A court in Dresden dismissed a suit against prominent political scientist Steffen Kailitz on Friday, ending a long legal battle over his comments concerning Germany's far-right National Democratic Party (NPD).
The NPD had been seeking an injunction to block Kailitz from saying that the party planned "racially motivated crimes against the state."
Kailitz, who is a totalitarianism researcher at the Hannah Arendt Institute, made the comments in an article he wrote for German newspaper "Die Zeit" last April.
He also wrote that the nationalist party wants to "expel 8 to 11 million people from Germany, including several million German nationals with immigrant backgrounds."
The court ruled that Kailitz' comments were protected under freedom of expression and that his arguments were a question of opinion.
"A statement of opinion is not examined for its truthfulness," presiding Judge Christoph Wittenstein said.
Kailitz was also one of the top experts to testify in the recent German Constitutional Court case on whether to ban the NPD.

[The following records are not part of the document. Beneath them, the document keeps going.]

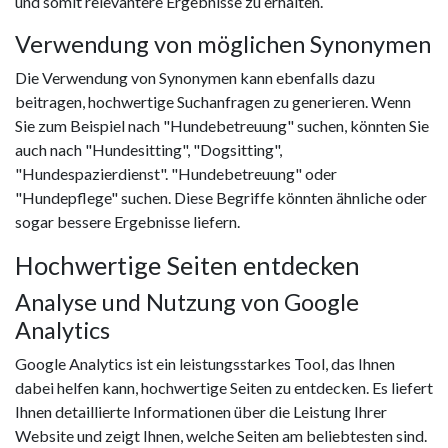
und somit relevantere Ergebnisse zu erhalten.
Verwendung von möglichen Synonymen
Die Verwendung von Synonymen kann ebenfalls dazu
beitragen, hochwertige Suchanfragen zu generieren. Wenn
Sie zum Beispiel nach "Hundebetreuung" suchen, könnten Sie
auch nach "Hundesitting", "Dogsitting",
"Hundespazierdienst". "Hundebetreuung" oder
"Hundepflege" suchen. Diese Begriffe könnten ähnliche oder
sogar bessere Ergebnisse liefern.
Hochwertige Seiten entdecken
Analyse und Nutzung von Google
Analytics
Google Analytics ist ein leistungsstarkes Tool, das Ihnen
dabei helfen kann, hochwertige Seiten zu entdecken. Es liefert
Ihnen detaillierte Informationen über die Leistung Ihrer
Website und zeigt Ihnen, welche Seiten am beliebtesten sind.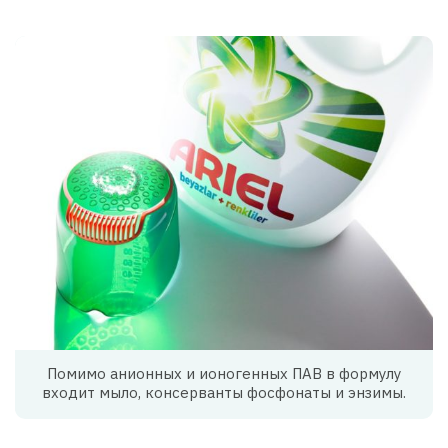
Помимо анионных и ионогенных ПАВ в формулу
входит мыло, консерванты фосфонаты и энзимы.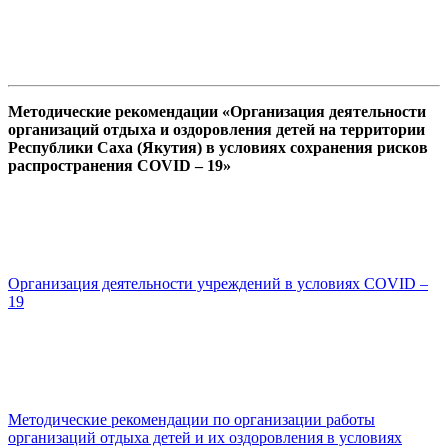
Методические рекомендации «Организация деятельности
организаций отдыха и оздоровления детей на территории
Республики Саха (Якутия) в условиях сохранения рисков
распространения COVID – 19»
Организация деятельности учреждений в условиях COVID –
19
Методические рекомендации по организации работы
организаций отдыха детей и их оздоровления в условиях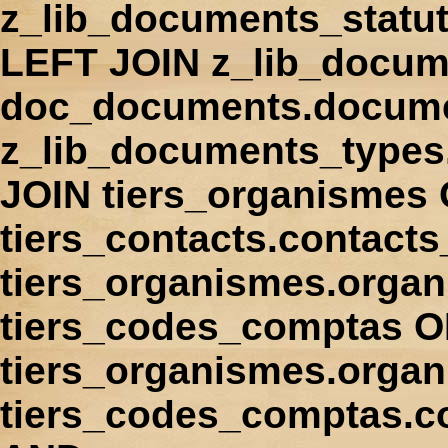
z_lib_documents_statu
LEFT JOIN z_lib_docum
doc_documents.docume
z_lib_documents_types
JOIN tiers_organismes
tiers_contacts.contact
tiers_organismes.orga
tiers_codes_comptas 
tiers_organismes.organ
tiers_codes_comptas.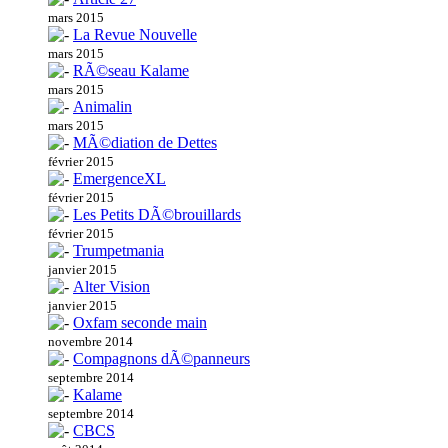
mars 2015
La Revue Nouvelle
mars 2015
RÃ©seau Kalame
mars 2015
Animalin
mars 2015
MÃ©diation de Dettes
février 2015
EmergenceXL
février 2015
Les Petits DÃ©brouillards
février 2015
Trumpetmania
janvier 2015
Alter Vision
janvier 2015
Oxfam seconde main
novembre 2014
Compagnons dÃ©panneurs
septembre 2014
Kalame
septembre 2014
CBCS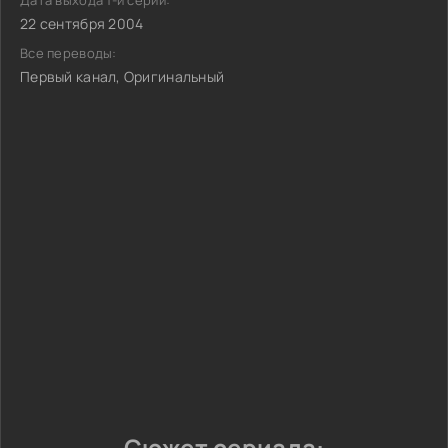
Дата выхода 1-й серии:
22 сентября 2004
Все переводы:
Первый канал, Оригинальный
Сюжет сериала: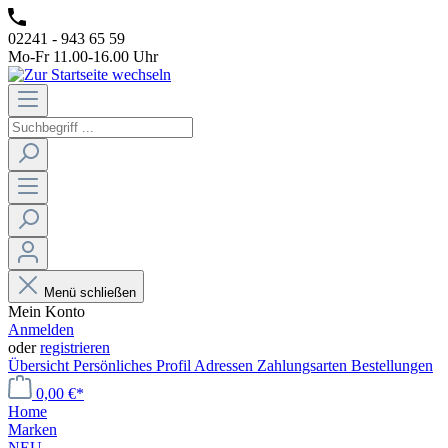
02241 - 943 65 59
Mo-Fr 11.00-16.00 Uhr
Menü schließen
Mein Konto
Anmelden
oder
registrieren
Übersicht
Persönliches Profil
Adressen
Zahlungsarten
Bestellungen
0,00 €*
Home
Marken
NEU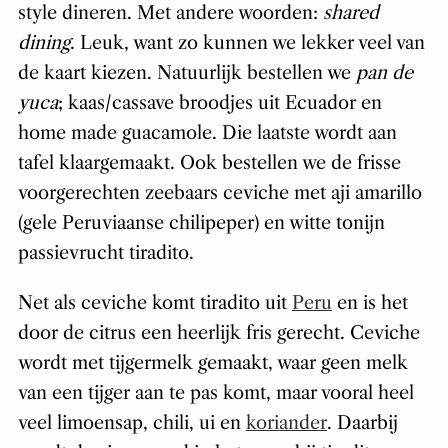
style
dineren. Met andere woorden:
shared
dining
. Leuk, want zo kunnen we lekker veel van
de kaart kiezen. Natuurlijk bestellen we
pan de
yuca
; kaas/cassave broodjes uit Ecuador en
home made guacamole. Die laatste wordt aan
tafel klaargemaakt. Ook bestellen we de frisse
voorgerechten zeebaars ceviche met aji amarillo
(gele Peruviaanse chilipeper) en witte tonijn
passievrucht tiradito.
Net als ceviche komt tiradito uit
Peru
en is het
door de citrus een heerlijk fris gerecht. Ceviche
wordt met tijgermelk gemaakt, waar geen melk
van een tijger aan te pas komt, maar vooral heel
veel limoensap, chili, ui en
koriander
. Daarbij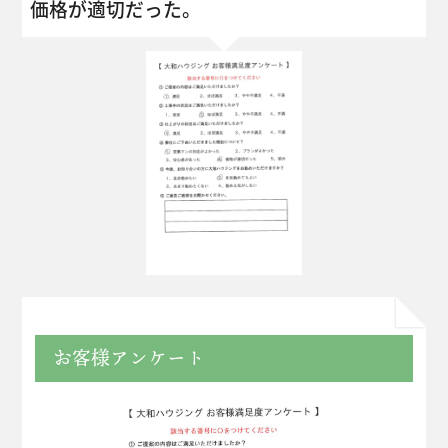
価格が適切だった。
お客様アンケート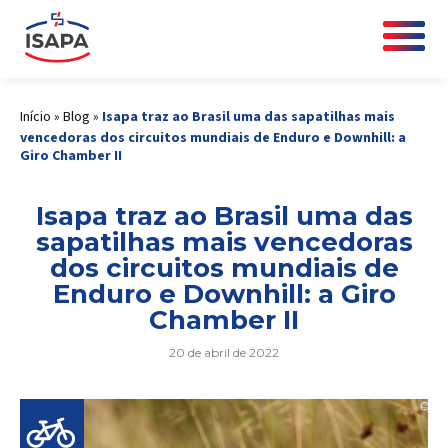
Início
»
Blog
»
Isapa traz ao Brasil uma das sapatilhas mais
vencedoras dos circuitos mundiais de Enduro e Downhill: a
Giro Chamber II
Isapa traz ao Brasil uma das
sapatilhas mais vencedoras
dos circuitos mundiais de
Enduro e Downhill: a Giro
Chamber II
20 de abril de 2022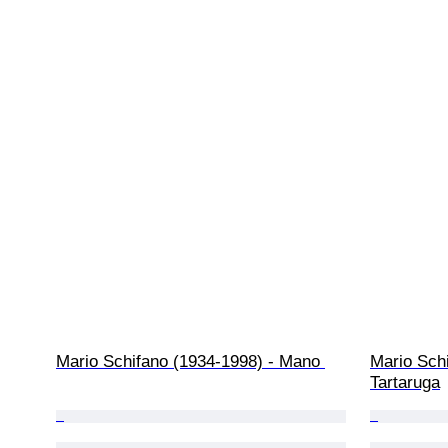
Mario Schifano (1934-1998) - Mano 
Mario Schi
Tartaruga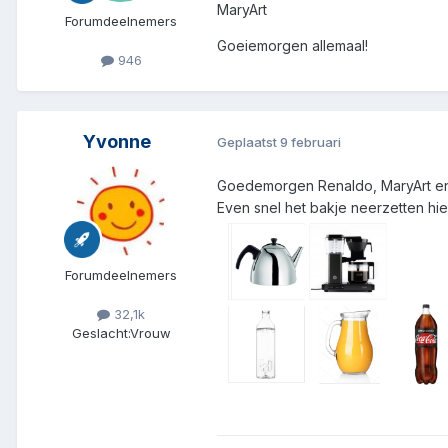
MaryArt
Forumdeelnemers
Goeiemorgen allemaal!
946
Yvonne
Geplaatst
9 februari
Goedemorgen Renaldo, MaryArt en
Even snel het bakje neerzetten hi
Forumdeelnemers
32,1k
Geslacht:
Vrouw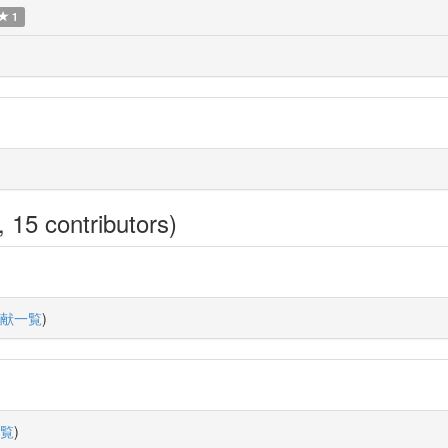
1
 15 contributors)
献一覧
)
覧
)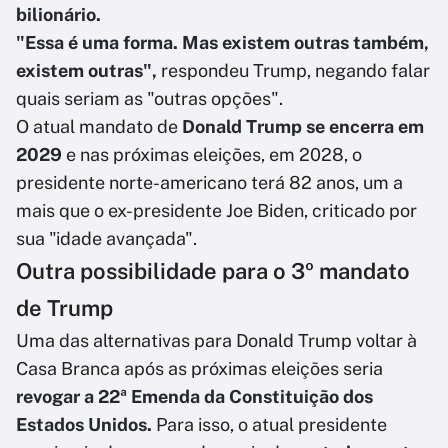
bilionário.
"Essa é uma forma. Mas existem outras também,
existem outras",
respondeu Trump, negando falar
quais seriam as "outras opções".
O atual mandato de
Donald Trump se encerra em
2029
e nas próximas eleições, em 2028, o
presidente norte-americano terá 82 anos, um a
mais que o ex-presidente Joe Biden, criticado por
sua "idade avançada".
Outra possibilidade para o 3º mandato
de Trump
Uma das alternativas para Donald Trump voltar à
Casa Branca após as próximas eleições seria
revogar a 22ª Emenda da Constituição dos
Estados Unidos.
Para isso, o atual presidente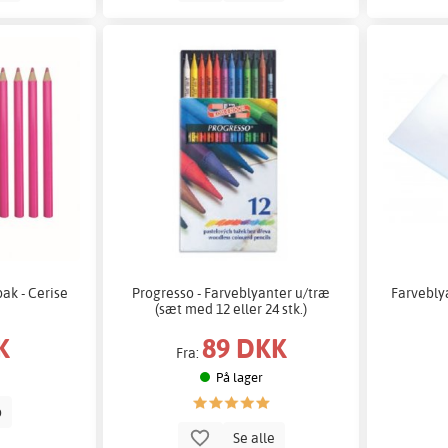
ak - Cerise
Progresso - Farveblyanter u/træ
Farvebly
(sæt med 12 eller 24 stk.)
K
89 DKK
Fra:
På lager
b
Se alle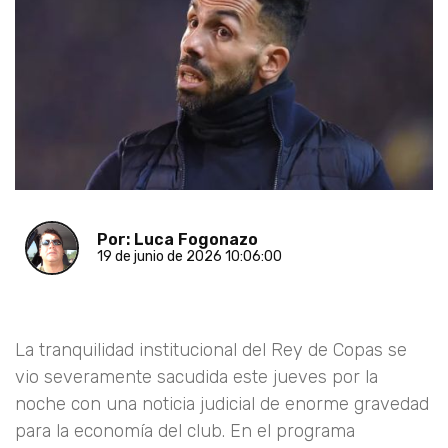
Por: Luca Fogonazo
19 de junio de 2026 10:06:00
La tranquilidad institucional del Rey de Copas se
vio severamente sacudida este jueves por la
noche con una noticia judicial de enorme gravedad
para la economía del club. En el programa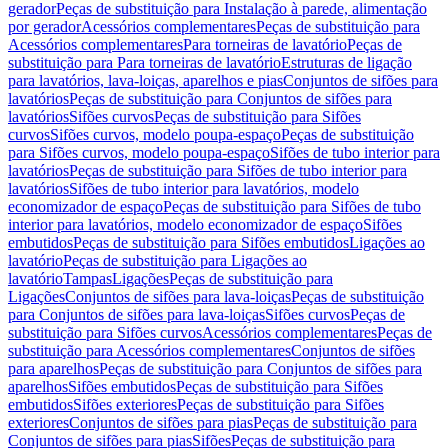
gerador
Peças de substituição para Instalação à parede, alimentação
por gerador
Acessórios complementares
Peças de substituição para
Acessórios complementares
Para torneiras de lavatório
Peças de
substituição para Para torneiras de lavatório
Estruturas de ligação
para lavatórios, lava-loiças, aparelhos e pias
Conjuntos de sifões para
lavatórios
Peças de substituição para Conjuntos de sifões para
lavatórios
Sifões curvos
Peças de substituição para Sifões
curvos
Sifões curvos, modelo poupa-espaço
Peças de substituição
para Sifões curvos, modelo poupa-espaço
Sifões de tubo interior para
lavatórios
Peças de substituição para Sifões de tubo interior para
lavatórios
Sifões de tubo interior para lavatórios, modelo
economizador de espaço
Peças de substituição para Sifões de tubo
interior para lavatórios, modelo economizador de espaço
Sifões
embutidos
Peças de substituição para Sifões embutidos
Ligações ao
lavatório
Peças de substituição para Ligações ao
lavatório
Tampas
Ligações
Peças de substituição para
Ligações
Conjuntos de sifões para lava-loiças
Peças de substituição
para Conjuntos de sifões para lava-loiças
Sifões curvos
Peças de
substituição para Sifões curvos
Acessórios complementares
Peças de
substituição para Acessórios complementares
Conjuntos de sifões
para aparelhos
Peças de substituição para Conjuntos de sifões para
aparelhos
Sifões embutidos
Peças de substituição para Sifões
embutidos
Sifões exteriores
Peças de substituição para Sifões
exteriores
Conjuntos de sifões para pias
Peças de substituição para
Conjuntos de sifões para pias
Sifões
Peças de substituição para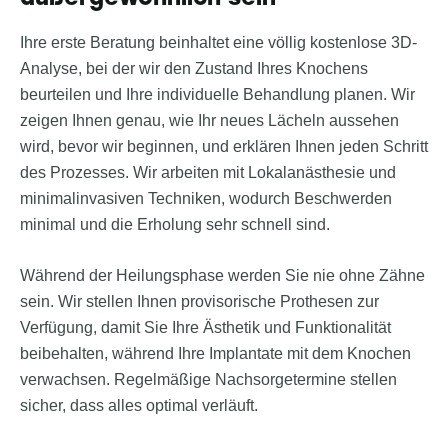
Ihre erste Beratung beinhaltet eine völlig kostenlose 3D-
Analyse, bei der wir den Zustand Ihres Knochens
beurteilen und Ihre individuelle Behandlung planen. Wir
zeigen Ihnen genau, wie Ihr neues Lächeln aussehen
wird, bevor wir beginnen, und erklären Ihnen jeden Schritt
des Prozesses. Wir arbeiten mit Lokalanästhesie und
minimalinvasiven Techniken, wodurch Beschwerden
minimal und die Erholung sehr schnell sind.
Während der Heilungsphase werden Sie nie ohne Zähne
sein. Wir stellen Ihnen provisorische Prothesen zur
Verfügung, damit Sie Ihre Ästhetik und Funktionalität
beibehalten, während Ihre Implantate mit dem Knochen
verwachsen. Regelmäßige Nachsorgetermine stellen
sicher, dass alles optimal verläuft.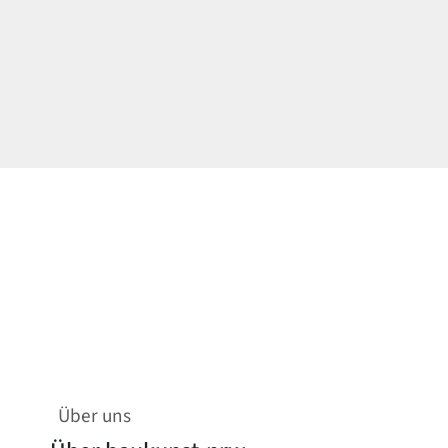
Über uns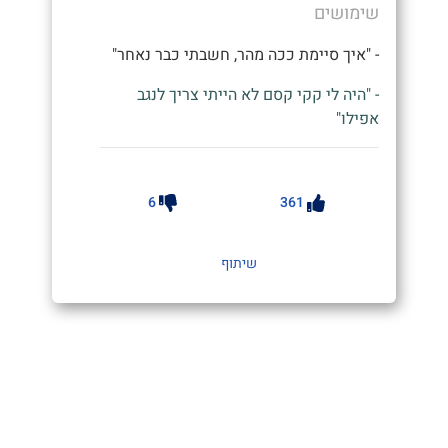
שימושים
- "איך סיימת ככה מהר, חשבתי כבר נאחר"
- "היה לי קקי קסם לא הייתי צריך לנגב
אפילו"
6
361
שיתוף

The court sided with Stefen Kailitz on Friday, ruling that he was protected by freedom of expression
Controversial initial ruling
The Dresden case prompted outrage within Germany's scientific community last year when a judge in the city ruled in favor of the NPD.
Judge Jens Maier, a prominent member of the hardline wing of the populist Alternative for Germany (AfD) party, granted the NPD's application for an interim injunction against Kailitz in May 2016.
The political scientist was thereby barred from repeating his comments or facing a 250,000 euro fine ($272,700) or six months in jail. Following backlash, Maier persuaded the NPD to withdraw its initial suit in October last year - but the extremist party continued in another proceeding against Kailitz.
Maier's possible political bias was called into question during the case, particularly in light of a speech he delivered in which he argued against the "creation of mixed peoples" and declared Germany's "culture of guilt" concerning the Holocaust as over.
In February of this year, the state court in Dresden barred Maier from presiding over press law and criminal libel cases to avoid doubts about his impartiality.
Last Friday, he was accused of having expressed understanding for Norwegian mass murderer Anders Breivik. In 2011, Breivik killed 77 people in what he claimed was an attempt to defend Norway against "Islam and cultural Marxism."
Maier, who is running as an AfD candidate, is currently on the party's candidate list in Saxony for Bundestag seats. Depending on the election result and his position on the list, he could be granted a spot in the German parliament after the general election in September.